Mr. Letterman, who would later present Mr. Schultz to a national audience, recalled a night when Mr. Schultz smashed his face into a cake, covered his body in fruit and disrobed. “He said, ‘If you go crazy, I will take this banana and shove it into my underpants.’ The objective was to get the audience crazy enough to do it — he needed the motivation — and finally he gets them into a fever pitch. A grown man in his underpants.”

The next day, Mitzi Shore, the Comedy Store’s owner, met with Mr. Schultz to tell him that he could never do that routine again, Mr. Letterman said: It had created a problem with vermin.

“There’s so much garbage from Lenny’s act that it invited the rats in,” Mr. Letterman said.

Leonard Schultz was born on Dec. 13, 1933, in the Bronx. His parents — Louis Schultz, a tailor, and Dora Schultz, who managed the home — were both from Russia. Lenny aspired to pitch in the major leagues and was scouted by the Yankees, but he lost his chance at a contract when he injured his right shoulder.

After serving in the Army in Maine, Mr. Schultz earned a bachelor’s degree in education from New York University in 1955.

He soon began a career as a high school physical education teacher in New York City that would last for about 30 years and continue long after he became a working comedian. He enjoyed the stability of a city job with a pension as a hedge against the unpredictability of show business. He received his master’s degree in education from Hunter College in 1967.

Students were his first audience.

“When I was teaching, the kids in my class used to laugh so hard and say, ‘You should be in show business,’” he told The Bristol Herald Courier of Tennessee in 1980.

In 1969, encouraged by friends who loved his sense of humor and told him he should develop a routine, he went to an open-mic night at the Improvisation, the Midtown Manhattan nightclub later called the Improv. He did well enough to be asked back. He also worked at Catch a Rising Star, another popular comedy club in Manhattan.

“He was beloved because there was nobody like him,” said Bill Scheft, a comedian who met Mr. Schultz at Catch a Rising Star. “But you didn’t want to follow him, because the stage would look like somebody had thrown up in the middle of a grocery store.”

His act preceded that of Gallagher, who would become known for splattering audiences with watermelons that he smashed with a sledgehammer.

“I’d juggle water to circus music and people put up their plastic and umbrellas,” Mr. Schultz told The Pittsburgh Post-Gazette in 1996. “I remember Gallagher watching me do this years ago at the Comedy Store in L.A.”

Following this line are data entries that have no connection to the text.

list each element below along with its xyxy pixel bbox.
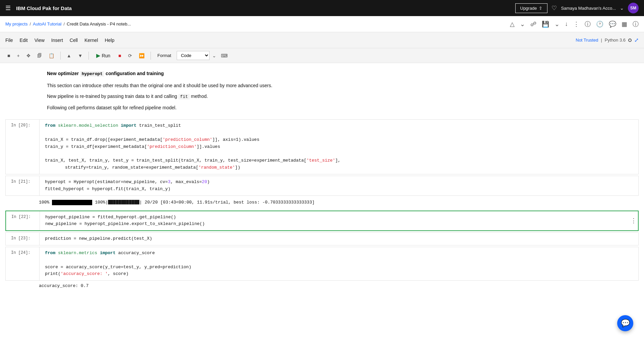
upgrade-icon: ⇧ (539, 6, 542, 11)
run-all-icon[interactable]: △ (510, 20, 515, 28)
cell-scroll-indicator: ⋮ (631, 217, 637, 224)
expand-icon[interactable]: ⤢ (634, 37, 639, 43)
accuracy-output: accuracy_score: 0.7 (39, 283, 89, 288)
breadcrumb-sep-1: / (30, 21, 31, 26)
stop-button[interactable]: ■ (116, 52, 123, 60)
cursor-icon: ■ (7, 53, 10, 58)
save-icon[interactable]: 💾 (542, 20, 549, 28)
play-icon: ▶ (96, 52, 100, 59)
restart-icon: ⟳ (128, 53, 132, 58)
cell-content-23[interactable]: prediction = new_pipeline.predict(test_X… (39, 233, 638, 245)
copy-cell-button[interactable]: 🗐 (35, 52, 44, 60)
cell-label-24: In [24]: (6, 247, 39, 280)
menu-insert[interactable]: Insert (51, 38, 63, 43)
split-cell-button[interactable]: ✥ (24, 52, 33, 60)
cell-label-22: In [22]: (6, 211, 40, 231)
progress-bar (52, 200, 92, 205)
user-avatar[interactable]: SM (628, 3, 639, 13)
cell-content-22[interactable]: hyperopt_pipeline = fitted_hyperopt.get_… (40, 211, 638, 231)
menu-file[interactable]: File (5, 38, 13, 43)
chat-fab-button[interactable]: 💬 (617, 315, 633, 331)
title-bold: Cloud Pak for Data (27, 5, 72, 11)
help-icon[interactable]: ⓘ (633, 20, 639, 28)
breadcrumb-my-projects[interactable]: My projects (5, 21, 27, 26)
breadcrumb-bar: My projects / AutoAI Tutorial / Credit D… (0, 16, 644, 32)
code-line: hyperopt = Hyperopt(estimator=new_pipeli… (45, 179, 633, 186)
history-icon[interactable]: 🕐 (596, 20, 603, 28)
code-line: prediction = new_pipeline.predict(test_X… (45, 235, 633, 242)
menu-edit[interactable]: Edit (20, 38, 28, 43)
run-button[interactable]: ▶ Run (93, 51, 114, 60)
move-up-button[interactable]: ▲ (65, 52, 73, 60)
download-icon[interactable]: ↓ (565, 20, 568, 27)
view-options-icon[interactable]: ▦ (622, 20, 627, 28)
code-cell-24: In [24]: from sklearn.metrics import acc… (5, 247, 639, 281)
paste-icon: 📋 (49, 53, 54, 58)
markdown-cell: New optimizer hyperopt configuration and… (0, 63, 644, 118)
selection-mode-button[interactable]: ■ (5, 52, 12, 60)
code-line: new_pipeline = hyperopt_pipeline.export_… (45, 221, 633, 228)
share-icon[interactable]: ☍ (530, 20, 536, 28)
breadcrumb-sep-2: / (63, 21, 65, 26)
restart-button[interactable]: ⟳ (126, 52, 134, 60)
title-prefix: IBM (16, 5, 27, 11)
notification-icon[interactable]: ♡ (551, 4, 557, 12)
user-name[interactable]: Samaya Madhavan's Acco... (561, 6, 616, 11)
chevron-down-run-icon[interactable]: ⌄ (520, 20, 525, 28)
breadcrumb-tutorial[interactable]: AutoAI Tutorial (33, 21, 61, 26)
cell-output-24: accuracy_score: 0.7 (0, 282, 644, 291)
upgrade-button[interactable]: Upgrade ⇧ (515, 3, 548, 13)
split-icon: ✥ (26, 53, 31, 58)
menu-help[interactable]: Help (105, 38, 114, 43)
cell-content-20[interactable]: from sklearn.model_selection import trai… (39, 120, 638, 174)
cell-output-21: 100% 100%|████████████| 20/20 [03:43<00:… (0, 197, 644, 209)
user-dropdown-icon[interactable]: ⌄ (620, 5, 624, 11)
code-line: score = accuracy_score(y_true=test_y, y_… (45, 264, 633, 271)
menu-kernel[interactable]: Kernel (84, 38, 98, 43)
hamburger-menu[interactable]: ☰ (5, 4, 11, 12)
plus-icon: + (17, 53, 19, 58)
app-title: IBM Cloud Pak for Data (16, 5, 510, 11)
keyboard-shortcut-button[interactable]: ⌨ (219, 52, 230, 60)
more-options-icon[interactable]: ⋮ (573, 20, 579, 28)
notebook-content: New optimizer hyperopt configuration and… (0, 63, 644, 342)
kernel-info: Python 3.6 (605, 38, 626, 43)
copy-icon: 🗐 (37, 53, 42, 58)
info-icon[interactable]: ⓘ (585, 20, 591, 28)
md-para3: Following cell performs dataset split fo… (47, 104, 617, 111)
menu-cell[interactable]: Cell (70, 38, 78, 43)
cell-content-21[interactable]: hyperopt = Hyperopt(estimator=new_pipeli… (39, 176, 638, 195)
fast-forward-button[interactable]: ⏩ (137, 52, 147, 60)
save-chevron-icon[interactable]: ⌄ (554, 20, 560, 28)
add-cell-button[interactable]: + (15, 52, 21, 60)
code-line: hyperopt_pipeline = fitted_hyperopt.get_… (45, 214, 633, 221)
move-down-button[interactable]: ▼ (76, 52, 85, 60)
md-para2-suffix: method. (190, 94, 208, 99)
code-line: print('accuracy_score: ', score) (45, 271, 633, 278)
cell-content-24[interactable]: from sklearn.metrics import accuracy_sco… (39, 247, 638, 280)
keyboard-icon: ⌨ (221, 53, 228, 58)
cell-label-20: In [20]: (6, 120, 39, 174)
toolbar-sep-2 (89, 52, 89, 60)
chat-icon: 💬 (621, 319, 630, 328)
format-button[interactable]: Format (155, 52, 174, 59)
breadcrumb-actions: △ ⌄ ☍ 💾 ⌄ ↓ ⋮ ⓘ 🕐 💬 ▦ ⓘ (510, 20, 639, 28)
code-line: train_X, test_X, train_y, test_y = train… (45, 157, 633, 164)
paste-cell-button[interactable]: 📋 (47, 52, 56, 60)
chevron-down-icon: ⌄ (212, 53, 216, 58)
cell-label-21: In [21]: (6, 176, 39, 195)
format-label: Format (158, 53, 171, 58)
cell-number-21: In [21]: (11, 179, 31, 184)
comments-icon[interactable]: 💬 (609, 20, 616, 28)
upgrade-label: Upgrade (520, 6, 537, 11)
menu-view[interactable]: View (35, 38, 45, 43)
trusted-status[interactable]: Not Trusted (576, 38, 598, 43)
toolbar-sep-3 (151, 52, 151, 60)
run-label: Run (102, 53, 110, 58)
cell-type-select[interactable]: Code Markdown Raw (177, 51, 210, 60)
cell-toolbar: ■ + ✥ 🗐 📋 ▲ ▼ ▶ Run ■ ⟳ ⏩ Format Code Ma… (0, 48, 644, 63)
top-nav: ☰ IBM Cloud Pak for Data Upgrade ⇧ ♡ Sam… (0, 0, 644, 16)
user-initials: SM (630, 6, 636, 10)
progress-line: 100% 100%|████████████| 20/20 [03:43<00:… (39, 198, 639, 207)
up-icon: ▲ (67, 53, 71, 58)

When Mr. Schultz opened for the iconoclastic rocker Frank Zappa at Madison Square Garden in 1976, Joe Bivona, reviewing the show for The Daily News, wrote, “Anyone who likes to pull the wings off flies might find humor” in Mr. Schultz, adding, “We threw in the towel when the comedian started foaming at the mouth.”

Mr. Schultz was seen on “The Tonight Show Starring Johnny Carson” and numerous other talk shows. He also performed at many hotels in the Catskills.

In 1976, he was a regular on two television shows: the short-lived sitcom “Ball Four,” based on the former New York Yankee pitcher Jim Bouton’s best-selling book and starring Mr. Bouton, on which he played a pitcher; and “The Late Summer Early Fall Bert Convy Show,” on which he played the Bionic Chicken, a costumed action hero.

In 1977 and 1978, Mr. Schultz appeared on a new version of “Laugh-In.” The original show revolutionized TV comedy in the late 1960s, but the reboot, despite a cast that included a young Robin Williams, was canceled after six episodes.

Mr. Schultz went into semiretirement in the 1990s but continued to perform occasionally into the early 2000s.

His marriages to Francine Ornstein, who was Mark’s mother, and to Helen Fleischer, who ran the sound system for Mr. Schultz during their marriage, ended in divorce.

Although Mr. Letterman admired Mr. Schultz, he had him as a guest only once, in 1982, when he performed an epic, exhausting routine that lasted nearly nine minutes on an early episode of “Late Night With David Letterman.” Mr. Letterman said that some members of his staff didn’t want to have him on the show again — and prevailed.

“If I failed him, I regret it,” he said. “If I had had him on the show more often, his career might have gone better.”